Friday, 27 de December de 2024 ISSN 1519-7670 - Ano 24 - nº 1319

Um Nobel no fim do túnel?

Argentina cinco a zero no Brasil. Esse desastre não é um placar de futebol, a profunda paixão da cultura brasileira. É a contabilidade de prêmios Nobel já conquistados pelos nossos vizinhos. Portugal, que nosso populacho costuma difamar como ‘terra de burros’, tem dois deles e até o retrógrado Paquistão conquistou o seu, com o físico Abdus Salam.


A aversão ao conhecimento científico parece ser um traço importante da chamada ‘cultura brasileira’, no sentido antropológico do termo, como o conjunto de hábitos, costumes e resultados cristalizados da formação histórica do país. É quase impossível a quem está imerso numa cultura nacional perceber todos os seus traços. Por isso, como caminho, os antropólogos fazem esse estudo comparativamente com outras culturas.
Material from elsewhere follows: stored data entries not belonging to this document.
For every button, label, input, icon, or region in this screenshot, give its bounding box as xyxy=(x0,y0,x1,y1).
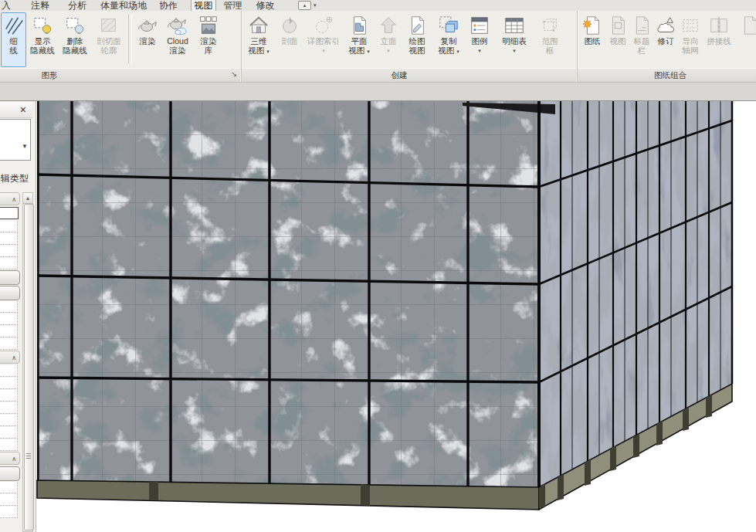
property-field[interactable] xyxy=(0,378,18,389)
ribbon-button-callout: 详图索引▾ xyxy=(304,12,343,67)
ribbon-button-label: 渲染 xyxy=(170,46,186,56)
ribbon-button-render-gallery[interactable]: 渲染库 xyxy=(194,12,223,67)
thin-lines-icon xyxy=(3,15,25,36)
ribbon-button-elevation: 立面▾ xyxy=(375,12,402,67)
ribbon-button-show-hidden-lines[interactable]: 显示隐藏线 xyxy=(26,12,59,67)
ribbon-canvas-gap xyxy=(0,83,756,100)
ribbon-button-schedules[interactable]: 明细表▾ xyxy=(494,12,534,67)
chevron-down-icon: ▾ xyxy=(456,49,459,54)
chevron-down-icon: ▼ xyxy=(22,143,28,150)
ribbon-button-label: 详图索引 xyxy=(307,37,340,46)
property-field[interactable] xyxy=(0,233,18,245)
property-field[interactable] xyxy=(0,390,18,402)
show-hidden-lines-icon xyxy=(32,15,53,36)
building-3d-render xyxy=(36,101,755,531)
ribbon-button-label: 轮廓 xyxy=(101,46,117,56)
property-field[interactable] xyxy=(0,494,18,506)
property-field[interactable] xyxy=(0,439,18,451)
ribbon-panel-2: 图纸视图标题栏修订导向轴网拼接线图纸组合 xyxy=(578,11,756,82)
tab-manage[interactable]: 管理 xyxy=(222,0,244,11)
property-field[interactable] xyxy=(0,258,18,269)
ribbon-button-revisions[interactable]: 修订 xyxy=(654,12,677,67)
drafting-view-icon xyxy=(406,15,428,36)
ribbon-button-guide-grid: 导向轴网 xyxy=(677,12,703,67)
ribbon-button-label: 三维 xyxy=(251,37,267,46)
property-group-header[interactable]: ∧ xyxy=(0,192,20,205)
legends-icon xyxy=(469,15,490,36)
ribbon-button-label: 隐藏线 xyxy=(63,46,87,56)
ribbon-button-view-reference xyxy=(734,12,756,67)
property-field[interactable] xyxy=(0,365,18,377)
property-button[interactable] xyxy=(0,286,20,300)
ribbon-button-label: 明细表 xyxy=(502,37,527,46)
property-button[interactable] xyxy=(0,270,20,285)
tab-annotate[interactable]: 注释 xyxy=(29,0,51,11)
ribbon-panel-label-bar: 图纸组合 xyxy=(578,68,756,82)
property-field[interactable] xyxy=(0,326,18,337)
ribbon-button-plan-views[interactable]: 平面视图 ▾ xyxy=(343,12,375,67)
scope-box-icon xyxy=(539,15,561,36)
tab-view[interactable]: 视图 xyxy=(191,0,216,11)
ribbon-button-label: 渲染 xyxy=(140,37,156,46)
properties-scrollbar[interactable]: ▲ xyxy=(22,192,33,532)
dialog-launcher-icon[interactable]: ↘ xyxy=(231,70,237,78)
property-field[interactable] xyxy=(0,301,18,313)
property-field[interactable] xyxy=(0,207,19,219)
property-field[interactable] xyxy=(0,507,18,518)
ribbon-button-section: 剖面 xyxy=(275,12,304,67)
ribbon-button-label: 显示 xyxy=(35,37,51,46)
edit-type-button[interactable]: 辑类型 xyxy=(1,172,29,185)
property-field[interactable] xyxy=(0,402,18,414)
panel-toggle-icon: ▴ xyxy=(298,1,311,10)
cut-profile-icon xyxy=(98,15,120,36)
ribbon-button-legends[interactable]: 图例▾ xyxy=(465,12,494,67)
ribbon-button-remove-hidden-lines[interactable]: 删除隐藏线 xyxy=(59,12,91,67)
scrollbar-thumb[interactable] xyxy=(24,204,34,530)
ribbon-button-label: Cloud xyxy=(167,37,188,46)
ribbon-button-thin-lines[interactable]: 细线 xyxy=(1,12,26,67)
ribbon-button-drafting-view[interactable]: 绘图视图 xyxy=(402,12,432,67)
tab-massing-site[interactable]: 体量和场地 xyxy=(100,0,147,11)
ribbon-button-label: 拼接线 xyxy=(707,37,731,46)
ribbon-button-label: 库 xyxy=(205,46,213,56)
property-field[interactable] xyxy=(0,246,18,257)
property-group-header[interactable]: ∧ xyxy=(0,452,20,465)
tab-insert[interactable]: 入 xyxy=(0,0,12,11)
default-3d-view-icon xyxy=(248,15,270,36)
elevation-icon xyxy=(378,15,399,36)
property-field[interactable] xyxy=(0,221,18,232)
close-icon[interactable]: × xyxy=(20,103,26,117)
chevron-down-icon: ▾ xyxy=(314,2,317,8)
property-button[interactable] xyxy=(0,466,20,481)
matchline-icon xyxy=(708,15,730,36)
ribbon-tab-bar: 入注释分析体量和场地协作视图管理修改▴▾ xyxy=(0,0,756,11)
property-field[interactable] xyxy=(0,415,18,426)
tab-collaborate[interactable]: 协作 xyxy=(158,0,179,11)
property-field[interactable] xyxy=(0,482,18,493)
viewport-3d[interactable] xyxy=(36,100,756,532)
tab-analyze[interactable]: 分析 xyxy=(66,0,88,11)
ribbon-button-duplicate-view[interactable]: 复制视图 ▾ xyxy=(432,12,465,67)
render-icon xyxy=(137,15,158,36)
property-field[interactable] xyxy=(0,427,18,439)
ribbon-button-label: 导向 xyxy=(683,37,699,46)
property-group-header[interactable]: ∧ xyxy=(0,351,20,364)
ribbon-button-render[interactable]: 渲染 xyxy=(134,12,161,67)
ribbon-button-default-3d-view[interactable]: 三维视图 ▾ xyxy=(242,12,275,67)
ribbon-panel-label: 创建 xyxy=(392,70,408,81)
ribbon-button-label: 修订 xyxy=(658,37,674,46)
property-field[interactable] xyxy=(0,313,18,325)
ribbon-button-label: 图例 xyxy=(472,37,488,46)
ribbon-button-viewport: 视图 xyxy=(606,12,629,67)
tab-modify[interactable]: 修改 xyxy=(254,0,276,11)
scroll-up-icon[interactable]: ▲ xyxy=(23,193,32,204)
workspace: × ▼ 辑类型 ∧∧∧ ▲ xyxy=(0,100,756,532)
property-field[interactable] xyxy=(0,338,18,350)
ribbon-state-toggle-button[interactable]: ▴▾ xyxy=(298,1,317,10)
type-selector-dropdown[interactable]: ▼ xyxy=(0,119,31,161)
properties-panel: × ▼ 辑类型 ∧∧∧ ▲ xyxy=(0,100,36,532)
chevron-down-icon: ▾ xyxy=(266,49,270,54)
ribbon-button-render-in-cloud[interactable]: Cloud渲染 xyxy=(161,12,194,67)
ribbon-panel-label: 图形 xyxy=(42,70,58,81)
ribbon-button-sheet[interactable]: 图纸 xyxy=(578,12,606,67)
Assim, Guo Qiang Hai, 48, físico chinês que desde 2003 é professor da USP, em entrevista ao jornalista Ricardo Mioto, da Folha de S.Paulo, pode comparar, por vivência própria, essas diferenças culturais que parecem ser, sem trocadilhos, diametralmente opostas. ‘Na China, a escola é em tempo integral. (…) Além de o professor chinês ganhar bem, os alunos respeitam. Aqui não é bem assim. Na TV, parece que só se admira quem participou do Big Brother, tem dinheiro ou é modelo.’


É claro que o problema não é exclusivamente brasileiro. Há quase 50 anos, o inglês Charles Percy Snow lançou um alerta que vale até hoje no seu clássico livro Duas Culturas, onde discorre sobre a cisão da cultura letrada e as ciências. C.P. Snow, como é mais conhecido, advertiu para o fato dos humanistas serem praticamente analfabetos nos conceitos mais rudimentares da ciência e os cientistas não se importarem com dimensões psicológicas, sociais e éticas dos problemas científicos.
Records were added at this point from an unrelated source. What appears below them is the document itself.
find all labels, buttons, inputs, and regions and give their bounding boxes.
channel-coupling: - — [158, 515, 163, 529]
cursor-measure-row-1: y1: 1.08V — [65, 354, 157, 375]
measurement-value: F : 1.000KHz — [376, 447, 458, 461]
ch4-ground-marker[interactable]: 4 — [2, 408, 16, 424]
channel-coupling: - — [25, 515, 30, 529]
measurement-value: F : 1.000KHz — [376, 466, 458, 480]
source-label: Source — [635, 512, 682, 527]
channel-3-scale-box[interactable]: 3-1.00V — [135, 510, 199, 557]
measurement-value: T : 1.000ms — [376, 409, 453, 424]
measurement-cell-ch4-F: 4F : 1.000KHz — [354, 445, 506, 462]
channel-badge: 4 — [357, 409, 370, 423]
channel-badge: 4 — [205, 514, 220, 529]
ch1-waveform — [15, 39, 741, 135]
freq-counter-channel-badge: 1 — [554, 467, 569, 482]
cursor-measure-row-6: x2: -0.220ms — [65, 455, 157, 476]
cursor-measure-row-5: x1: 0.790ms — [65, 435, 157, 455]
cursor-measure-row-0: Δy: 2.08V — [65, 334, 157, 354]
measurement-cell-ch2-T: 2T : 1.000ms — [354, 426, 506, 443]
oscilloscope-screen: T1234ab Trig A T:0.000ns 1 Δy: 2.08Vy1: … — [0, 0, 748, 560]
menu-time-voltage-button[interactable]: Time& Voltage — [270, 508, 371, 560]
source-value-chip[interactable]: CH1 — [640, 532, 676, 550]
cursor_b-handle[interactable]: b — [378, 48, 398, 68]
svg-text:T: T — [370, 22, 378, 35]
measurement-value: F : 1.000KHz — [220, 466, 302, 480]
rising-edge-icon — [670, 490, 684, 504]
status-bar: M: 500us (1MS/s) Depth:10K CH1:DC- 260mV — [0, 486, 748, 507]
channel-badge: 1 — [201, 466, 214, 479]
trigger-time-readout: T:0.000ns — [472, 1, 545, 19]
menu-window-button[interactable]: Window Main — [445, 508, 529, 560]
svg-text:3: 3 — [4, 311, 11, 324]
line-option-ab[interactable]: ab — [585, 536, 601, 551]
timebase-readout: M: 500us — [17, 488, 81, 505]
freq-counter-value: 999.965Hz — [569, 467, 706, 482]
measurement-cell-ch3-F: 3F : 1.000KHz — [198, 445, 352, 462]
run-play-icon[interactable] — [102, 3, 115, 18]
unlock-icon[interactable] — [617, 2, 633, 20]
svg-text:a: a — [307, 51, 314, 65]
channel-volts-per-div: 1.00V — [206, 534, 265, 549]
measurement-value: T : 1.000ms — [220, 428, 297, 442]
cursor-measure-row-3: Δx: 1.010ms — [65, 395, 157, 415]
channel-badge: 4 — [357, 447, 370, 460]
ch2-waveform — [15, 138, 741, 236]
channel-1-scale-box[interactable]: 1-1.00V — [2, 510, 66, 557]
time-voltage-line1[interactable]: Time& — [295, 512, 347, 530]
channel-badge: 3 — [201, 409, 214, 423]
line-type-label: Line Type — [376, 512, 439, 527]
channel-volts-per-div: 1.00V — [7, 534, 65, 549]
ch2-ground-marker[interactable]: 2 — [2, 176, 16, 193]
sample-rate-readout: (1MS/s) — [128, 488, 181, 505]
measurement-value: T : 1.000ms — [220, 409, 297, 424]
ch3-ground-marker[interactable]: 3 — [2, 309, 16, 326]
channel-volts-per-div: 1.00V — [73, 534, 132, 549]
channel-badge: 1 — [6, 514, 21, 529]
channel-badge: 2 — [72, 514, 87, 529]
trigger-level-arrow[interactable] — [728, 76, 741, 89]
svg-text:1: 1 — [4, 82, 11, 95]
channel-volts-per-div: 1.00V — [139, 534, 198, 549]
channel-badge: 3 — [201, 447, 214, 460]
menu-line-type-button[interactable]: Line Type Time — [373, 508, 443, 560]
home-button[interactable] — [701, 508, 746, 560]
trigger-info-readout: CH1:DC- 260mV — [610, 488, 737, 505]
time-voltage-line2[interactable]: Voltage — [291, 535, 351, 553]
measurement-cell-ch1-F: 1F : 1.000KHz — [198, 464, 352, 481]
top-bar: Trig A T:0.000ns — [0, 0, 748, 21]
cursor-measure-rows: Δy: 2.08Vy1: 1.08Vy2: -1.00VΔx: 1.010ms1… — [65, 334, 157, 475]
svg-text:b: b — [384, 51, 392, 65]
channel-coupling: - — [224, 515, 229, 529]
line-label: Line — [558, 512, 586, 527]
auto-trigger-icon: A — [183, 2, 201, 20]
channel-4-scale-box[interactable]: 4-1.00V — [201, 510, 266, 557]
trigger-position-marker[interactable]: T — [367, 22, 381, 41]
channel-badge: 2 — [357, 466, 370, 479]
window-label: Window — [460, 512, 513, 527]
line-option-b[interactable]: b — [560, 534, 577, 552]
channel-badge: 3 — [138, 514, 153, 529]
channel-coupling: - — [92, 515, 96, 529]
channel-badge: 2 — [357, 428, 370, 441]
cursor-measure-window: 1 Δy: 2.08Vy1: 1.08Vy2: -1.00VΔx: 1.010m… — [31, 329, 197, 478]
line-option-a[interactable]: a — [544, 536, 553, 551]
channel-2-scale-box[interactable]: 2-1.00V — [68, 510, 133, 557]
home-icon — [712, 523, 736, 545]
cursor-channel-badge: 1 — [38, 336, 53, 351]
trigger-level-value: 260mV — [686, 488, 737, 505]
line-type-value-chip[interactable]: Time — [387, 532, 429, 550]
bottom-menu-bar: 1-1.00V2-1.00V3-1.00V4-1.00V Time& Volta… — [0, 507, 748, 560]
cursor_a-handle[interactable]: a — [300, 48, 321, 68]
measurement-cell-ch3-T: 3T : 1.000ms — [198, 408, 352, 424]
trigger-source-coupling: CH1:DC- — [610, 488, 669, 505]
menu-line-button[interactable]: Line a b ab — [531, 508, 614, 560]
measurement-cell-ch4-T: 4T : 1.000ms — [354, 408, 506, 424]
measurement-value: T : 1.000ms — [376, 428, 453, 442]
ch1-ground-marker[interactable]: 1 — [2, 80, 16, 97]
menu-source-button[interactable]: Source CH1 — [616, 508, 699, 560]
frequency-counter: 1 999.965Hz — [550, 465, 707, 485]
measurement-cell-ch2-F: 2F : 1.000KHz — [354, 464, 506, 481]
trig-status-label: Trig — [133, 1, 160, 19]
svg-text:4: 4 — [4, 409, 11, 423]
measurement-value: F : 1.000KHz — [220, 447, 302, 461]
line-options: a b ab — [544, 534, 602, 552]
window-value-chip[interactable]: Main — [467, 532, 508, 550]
Não se considera uma alternativa de carreira


Esse é um debate que muitos pensadores discretamente varrem para em baixo do tapete, talvez por um complexo de inferioridade. Mas na última reunião anual da SBPC (Sociedade Brasileira para o Progresso da Ciência), em julho, o tema aflorou quando o ganhador do Prêmio José Reis de divulgação de ciências, o neurocientista Roberto Lent, um dos fundadores da revista Ciência Hoje, da SBPC, afirmou: ‘A ciência ainda não faz parte da cultura do Brasil.’ E explica: ‘A sociedade, de modo geral, separa fortemente a sabedoria letrada da ciência’, diz. Até mesmo nos detalhes mais irrisórios. ‘Se você pegar os editais dos Ministérios da Cultura e da Educação, que lançam os livros para as escolas públicas, raramente as obras científicas e sua divulgação estão contempladas. É mais fácil encontrar na escola Machado de Assis e Dante Alighieri do que Darwin ou Newton. Simplesmente não se compram esses livros’, lamenta Lent.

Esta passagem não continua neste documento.